## RECORDS
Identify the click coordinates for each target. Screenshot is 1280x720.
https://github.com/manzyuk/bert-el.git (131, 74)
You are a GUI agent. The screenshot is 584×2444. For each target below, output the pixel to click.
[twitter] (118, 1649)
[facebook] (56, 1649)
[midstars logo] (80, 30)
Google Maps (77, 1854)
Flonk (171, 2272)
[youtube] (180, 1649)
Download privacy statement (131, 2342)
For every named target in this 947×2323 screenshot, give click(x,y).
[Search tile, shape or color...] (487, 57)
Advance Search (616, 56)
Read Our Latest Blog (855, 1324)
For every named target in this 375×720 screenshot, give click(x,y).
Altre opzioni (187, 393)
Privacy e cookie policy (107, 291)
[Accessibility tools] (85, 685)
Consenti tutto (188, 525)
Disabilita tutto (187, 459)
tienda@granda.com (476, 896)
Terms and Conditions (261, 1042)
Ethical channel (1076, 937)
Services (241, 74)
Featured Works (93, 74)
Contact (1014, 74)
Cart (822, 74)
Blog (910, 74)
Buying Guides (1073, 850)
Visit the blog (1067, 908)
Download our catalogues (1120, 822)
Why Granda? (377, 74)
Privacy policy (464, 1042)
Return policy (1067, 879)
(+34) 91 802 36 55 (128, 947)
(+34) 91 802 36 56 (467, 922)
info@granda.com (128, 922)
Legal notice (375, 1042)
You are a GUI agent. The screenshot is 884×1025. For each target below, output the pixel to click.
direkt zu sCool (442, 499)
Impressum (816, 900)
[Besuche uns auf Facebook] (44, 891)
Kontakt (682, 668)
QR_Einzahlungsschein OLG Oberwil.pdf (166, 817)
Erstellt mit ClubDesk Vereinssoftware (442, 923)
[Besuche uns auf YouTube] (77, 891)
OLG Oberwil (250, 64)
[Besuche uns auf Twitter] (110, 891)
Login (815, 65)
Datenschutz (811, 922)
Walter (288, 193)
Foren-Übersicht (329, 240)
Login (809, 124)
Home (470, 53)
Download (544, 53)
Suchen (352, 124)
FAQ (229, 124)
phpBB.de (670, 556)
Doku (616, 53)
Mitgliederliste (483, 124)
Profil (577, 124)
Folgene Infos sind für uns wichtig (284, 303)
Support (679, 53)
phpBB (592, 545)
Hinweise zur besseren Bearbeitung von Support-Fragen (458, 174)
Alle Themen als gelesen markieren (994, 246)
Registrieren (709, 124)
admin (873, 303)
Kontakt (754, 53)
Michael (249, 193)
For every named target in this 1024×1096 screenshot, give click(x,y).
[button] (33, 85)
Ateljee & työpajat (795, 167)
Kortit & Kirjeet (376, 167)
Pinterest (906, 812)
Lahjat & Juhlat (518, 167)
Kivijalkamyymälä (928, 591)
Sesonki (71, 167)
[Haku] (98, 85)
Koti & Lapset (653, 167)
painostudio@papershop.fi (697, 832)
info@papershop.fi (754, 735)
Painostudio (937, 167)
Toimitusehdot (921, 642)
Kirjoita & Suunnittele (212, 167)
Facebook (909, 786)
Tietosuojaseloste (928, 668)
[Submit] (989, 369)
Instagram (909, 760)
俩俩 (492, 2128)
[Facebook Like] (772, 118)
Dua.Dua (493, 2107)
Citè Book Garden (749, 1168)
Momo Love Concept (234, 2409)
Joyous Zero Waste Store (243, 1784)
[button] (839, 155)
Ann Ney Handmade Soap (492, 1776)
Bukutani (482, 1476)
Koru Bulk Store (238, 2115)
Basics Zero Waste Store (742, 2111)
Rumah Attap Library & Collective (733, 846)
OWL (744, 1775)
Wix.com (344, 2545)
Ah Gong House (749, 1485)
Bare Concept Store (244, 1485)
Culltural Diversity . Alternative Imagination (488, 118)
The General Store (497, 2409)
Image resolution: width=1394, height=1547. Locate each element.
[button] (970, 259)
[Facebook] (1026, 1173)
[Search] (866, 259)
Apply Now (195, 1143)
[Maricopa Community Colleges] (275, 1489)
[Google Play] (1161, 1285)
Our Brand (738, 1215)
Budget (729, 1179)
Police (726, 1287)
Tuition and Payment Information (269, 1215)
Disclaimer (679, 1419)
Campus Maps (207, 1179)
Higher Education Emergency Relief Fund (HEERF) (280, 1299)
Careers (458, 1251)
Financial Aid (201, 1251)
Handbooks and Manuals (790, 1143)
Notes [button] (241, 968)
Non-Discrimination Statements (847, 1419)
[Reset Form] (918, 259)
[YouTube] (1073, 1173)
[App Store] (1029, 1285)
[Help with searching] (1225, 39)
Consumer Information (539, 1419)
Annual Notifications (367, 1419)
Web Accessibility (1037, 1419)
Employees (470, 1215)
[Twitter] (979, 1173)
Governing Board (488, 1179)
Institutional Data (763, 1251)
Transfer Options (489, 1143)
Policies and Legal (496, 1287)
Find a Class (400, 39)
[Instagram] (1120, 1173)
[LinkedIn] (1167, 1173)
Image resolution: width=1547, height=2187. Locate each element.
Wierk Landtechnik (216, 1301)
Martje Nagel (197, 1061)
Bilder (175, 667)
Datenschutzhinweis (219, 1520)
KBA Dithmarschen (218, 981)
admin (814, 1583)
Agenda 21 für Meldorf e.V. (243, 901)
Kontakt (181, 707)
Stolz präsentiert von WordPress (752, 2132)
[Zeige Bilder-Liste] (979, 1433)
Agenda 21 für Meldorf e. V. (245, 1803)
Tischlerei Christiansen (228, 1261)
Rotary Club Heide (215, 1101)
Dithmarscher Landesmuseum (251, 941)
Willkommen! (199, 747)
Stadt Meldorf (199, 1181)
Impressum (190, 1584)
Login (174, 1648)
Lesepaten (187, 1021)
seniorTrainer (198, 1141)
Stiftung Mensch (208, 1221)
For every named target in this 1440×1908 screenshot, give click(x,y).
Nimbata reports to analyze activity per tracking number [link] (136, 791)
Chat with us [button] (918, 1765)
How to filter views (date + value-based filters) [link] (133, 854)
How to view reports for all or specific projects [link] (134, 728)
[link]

## ACTION ITEM
Only the number should be given: the count of lines above that hold the word "click".

## EXPECTED ANSWER
7